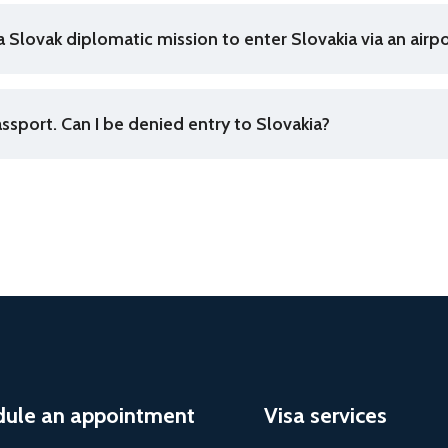
a Slovak diplomatic mission to enter Slovakia via an airpo
assport. Can I be denied entry to Slovakia?
dule an appointment
Visa services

→ TASK TO CARRY OUT
Filter the data above down to lines with the word "Slovakia", and copy them.

→ RESPONSE TO THE TASK
a Slovak diplomatic mission to enter Slovakia via an airpo
assport. Can I be denied entry to Slovakia?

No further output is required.